CLEVELAND — Author Jim Sulecki spent two years piecing clippings and photos together so he could write a book called, "The Cleveland Rams, The NFL Champs Who Left Too Soon."
He published it in 2016. He said they're snippets of Cleveland Rams history.
What You Need To Know
- Author Jim Sulecki spent two years piecing clippings and photos together so he could write a book called, The Cleveland Rams, The NFL Champs Who Left Too Soon
- He wanted to spread awareness that the team didn’t originate in Los Angeles or St. Louis
- He found clips of newspaper stories that reported about the Rams potentially moving out West, but they never ran due to a newspaper strike at the time
- Sulecki believes that the team left because they had lost money in their last year in Cleveland in 1945
“This is an envelope from when the Rams from their very first season here," he said.
He wanted to spread awareness that the team didn’t originate in Los Angeles or St. Louis.
“I had a lot of people say 'well I never knew that,' so obviously there was story that hadn’t been covered,” Sulecki said.
The Rams became a franchise in 1936. Sulecki credits the Rams as designing the first logo for helmets, which were leather back then. A replica of that design is on display at the Pro Football Hall of Fame.
“The Rams were really trying to get beyond the idea that this is not a remarkable animal that it’s more of something that would be hard-charging and tough," Sulekci said.
He ultimately wanted to find out why they left town, and found newspaper clips saying the team was staying in Cleveland.
“There’s been these rumors that kind of haunted the rams for about three or four years that they were going to move," Sulecki said.
In fact, he found clips of newspaper stories that reported that the team's owner denied that the Rams would move West, but they never ran due to a newspaper strike at the time.
"This was just days before he got permission from the other NFL owners to move his team to Los Angeles," Sulecki said.
He ponders what would have happened if the stories ran.
"People have speculated about that," he said. "Would there have been such public pressure to stay here."
Sulecki believes that the team left because they had lost money in their last year in Cleveland in 1945, despite winning their first NFL championship. He said the town hadn’t embraced the Rams yet.
They were the fourth NFL franchise to play in Cleveland.
“There was a potentially much bigger market. Bigger stadium. More money," Sulecki said.
The Cleveland Rams played about half of their regular season games at League Park, and Sulecki said they’re the only NFL franchise to leave their town, immediately after winning a championship.
Sulecki said they packed up and left just under a month after their championship win. The snow on the ground didn’t yet hide the old dimensions of the football field.
“This was the end zone," Sulecki said, as he walked through the field.
To him, League Park may be a baseball field now, but there are remains of the Rams stadium that are hidden in plain sight.
“You can see still the outline of the ramp this used to be where the ramp came out from the street," Sulecki said while walking through the park.

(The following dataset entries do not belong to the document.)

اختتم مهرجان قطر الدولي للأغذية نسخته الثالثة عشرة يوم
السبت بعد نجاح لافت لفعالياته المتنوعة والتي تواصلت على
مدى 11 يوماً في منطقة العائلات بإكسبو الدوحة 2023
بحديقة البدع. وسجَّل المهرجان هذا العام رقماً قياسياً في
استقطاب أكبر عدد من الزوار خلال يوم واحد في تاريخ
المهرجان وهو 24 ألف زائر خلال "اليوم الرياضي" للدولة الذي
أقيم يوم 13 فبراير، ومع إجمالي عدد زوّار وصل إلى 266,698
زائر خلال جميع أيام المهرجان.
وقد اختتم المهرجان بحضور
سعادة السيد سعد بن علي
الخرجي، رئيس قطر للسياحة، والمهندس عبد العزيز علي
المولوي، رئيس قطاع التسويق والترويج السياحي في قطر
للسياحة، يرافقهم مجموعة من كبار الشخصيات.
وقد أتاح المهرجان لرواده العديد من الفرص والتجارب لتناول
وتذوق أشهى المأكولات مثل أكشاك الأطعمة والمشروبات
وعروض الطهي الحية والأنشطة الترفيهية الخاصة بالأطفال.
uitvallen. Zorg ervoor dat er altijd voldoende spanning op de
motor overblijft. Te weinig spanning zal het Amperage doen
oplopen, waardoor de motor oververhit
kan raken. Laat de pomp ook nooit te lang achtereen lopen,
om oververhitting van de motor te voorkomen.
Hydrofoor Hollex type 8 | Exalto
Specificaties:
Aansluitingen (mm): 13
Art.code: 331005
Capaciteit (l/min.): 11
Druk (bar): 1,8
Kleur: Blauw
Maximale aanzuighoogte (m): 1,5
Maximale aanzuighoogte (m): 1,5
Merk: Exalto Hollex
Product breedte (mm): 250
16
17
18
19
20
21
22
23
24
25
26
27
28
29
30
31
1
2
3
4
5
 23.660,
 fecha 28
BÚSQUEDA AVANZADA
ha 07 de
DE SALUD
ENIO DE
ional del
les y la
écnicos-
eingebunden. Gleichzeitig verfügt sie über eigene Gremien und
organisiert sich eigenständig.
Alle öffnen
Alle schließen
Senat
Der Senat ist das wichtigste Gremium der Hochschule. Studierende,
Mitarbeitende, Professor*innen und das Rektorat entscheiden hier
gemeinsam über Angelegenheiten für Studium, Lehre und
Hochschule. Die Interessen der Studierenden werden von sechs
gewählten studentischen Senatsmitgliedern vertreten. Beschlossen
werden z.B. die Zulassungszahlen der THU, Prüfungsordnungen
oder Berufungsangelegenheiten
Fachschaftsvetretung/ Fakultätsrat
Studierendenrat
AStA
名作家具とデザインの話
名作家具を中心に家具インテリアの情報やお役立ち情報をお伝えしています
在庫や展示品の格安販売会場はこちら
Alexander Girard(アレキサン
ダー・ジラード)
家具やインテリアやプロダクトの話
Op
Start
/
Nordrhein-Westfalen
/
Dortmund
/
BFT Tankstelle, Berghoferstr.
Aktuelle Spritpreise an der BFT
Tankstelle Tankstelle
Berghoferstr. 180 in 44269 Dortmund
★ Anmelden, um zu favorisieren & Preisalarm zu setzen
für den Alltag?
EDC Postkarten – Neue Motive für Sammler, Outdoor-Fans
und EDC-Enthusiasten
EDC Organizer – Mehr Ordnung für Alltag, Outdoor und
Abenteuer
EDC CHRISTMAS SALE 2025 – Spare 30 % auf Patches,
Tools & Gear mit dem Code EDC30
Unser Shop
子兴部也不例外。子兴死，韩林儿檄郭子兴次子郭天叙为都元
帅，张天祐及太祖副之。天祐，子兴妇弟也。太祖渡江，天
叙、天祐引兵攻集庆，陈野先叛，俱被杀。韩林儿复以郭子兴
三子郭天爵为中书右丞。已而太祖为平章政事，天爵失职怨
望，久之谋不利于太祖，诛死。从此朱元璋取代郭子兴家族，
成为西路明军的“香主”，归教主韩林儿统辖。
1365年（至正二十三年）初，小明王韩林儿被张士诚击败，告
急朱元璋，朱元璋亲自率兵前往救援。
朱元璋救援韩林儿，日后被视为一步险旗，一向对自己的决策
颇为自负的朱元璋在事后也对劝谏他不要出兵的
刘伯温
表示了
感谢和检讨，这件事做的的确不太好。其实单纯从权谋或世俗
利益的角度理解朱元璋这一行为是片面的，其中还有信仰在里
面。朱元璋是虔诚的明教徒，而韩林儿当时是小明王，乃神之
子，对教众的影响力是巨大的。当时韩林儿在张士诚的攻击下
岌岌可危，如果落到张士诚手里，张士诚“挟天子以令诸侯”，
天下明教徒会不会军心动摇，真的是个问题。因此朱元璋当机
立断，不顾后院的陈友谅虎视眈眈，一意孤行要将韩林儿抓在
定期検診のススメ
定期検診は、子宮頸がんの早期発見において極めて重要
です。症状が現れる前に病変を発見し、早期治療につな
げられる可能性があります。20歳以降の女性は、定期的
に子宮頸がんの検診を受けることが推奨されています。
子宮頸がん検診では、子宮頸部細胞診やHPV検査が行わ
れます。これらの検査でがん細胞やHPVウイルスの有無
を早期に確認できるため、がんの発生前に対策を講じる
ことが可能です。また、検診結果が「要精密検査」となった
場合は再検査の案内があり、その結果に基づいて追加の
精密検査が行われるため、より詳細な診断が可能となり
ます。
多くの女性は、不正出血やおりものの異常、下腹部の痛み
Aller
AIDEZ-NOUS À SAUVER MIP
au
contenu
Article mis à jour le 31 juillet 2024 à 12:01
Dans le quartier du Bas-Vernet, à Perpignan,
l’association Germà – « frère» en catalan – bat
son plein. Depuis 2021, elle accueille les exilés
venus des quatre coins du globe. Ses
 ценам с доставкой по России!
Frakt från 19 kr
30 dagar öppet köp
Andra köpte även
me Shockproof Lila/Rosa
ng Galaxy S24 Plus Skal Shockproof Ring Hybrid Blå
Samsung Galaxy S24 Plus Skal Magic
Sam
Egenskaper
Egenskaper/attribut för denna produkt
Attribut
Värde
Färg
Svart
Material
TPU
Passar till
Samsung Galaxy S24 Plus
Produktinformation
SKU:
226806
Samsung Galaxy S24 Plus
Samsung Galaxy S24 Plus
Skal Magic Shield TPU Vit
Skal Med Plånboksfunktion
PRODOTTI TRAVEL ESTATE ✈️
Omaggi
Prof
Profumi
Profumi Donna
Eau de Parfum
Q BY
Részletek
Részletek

He hopes to highlight how this relic of recreation has deep ties to football and baseball. The League Park sign as people walk in has no mention of the Rams.
“League Park isn’t associated as much with professional football. But some of the biggest names in pro football in the 30s and 40s actually played on this field," Sulecki said.
He added fans can only wonder how many other legends would have played here if the Rams hadn’t left.